Brief: All of the data that follows should be given again exactly, without its images.

Dataset entries
::::::::
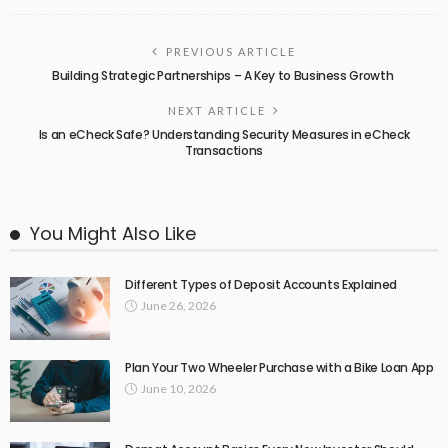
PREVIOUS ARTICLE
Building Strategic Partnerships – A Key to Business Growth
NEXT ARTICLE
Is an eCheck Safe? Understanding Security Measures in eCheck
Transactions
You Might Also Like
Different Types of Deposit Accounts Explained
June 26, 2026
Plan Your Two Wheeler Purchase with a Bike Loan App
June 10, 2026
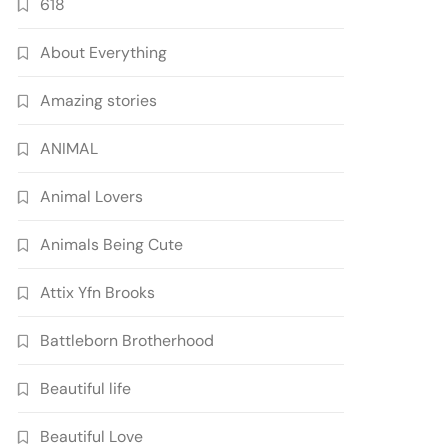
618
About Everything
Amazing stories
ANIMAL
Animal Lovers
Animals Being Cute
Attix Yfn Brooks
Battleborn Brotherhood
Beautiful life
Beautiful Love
::::::::
Problem solution:
PREVIOUS ARTICLE
Building Strategic Partnerships – A Key to Business Growth
NEXT ARTICLE
Is an eCheck Safe? Understanding Security Measures in eCheck
Transactions
You Might Also Like
Different Types of Deposit Accounts Explained
June 26, 2026
Plan Your Two Wheeler Purchase with a Bike Loan App
June 10, 2026
618
About Everything
Amazing stories
ANIMAL
Animal Lovers
Animals Being Cute
Attix Yfn Brooks
Battleborn Brotherhood
Beautiful life
Beautiful Love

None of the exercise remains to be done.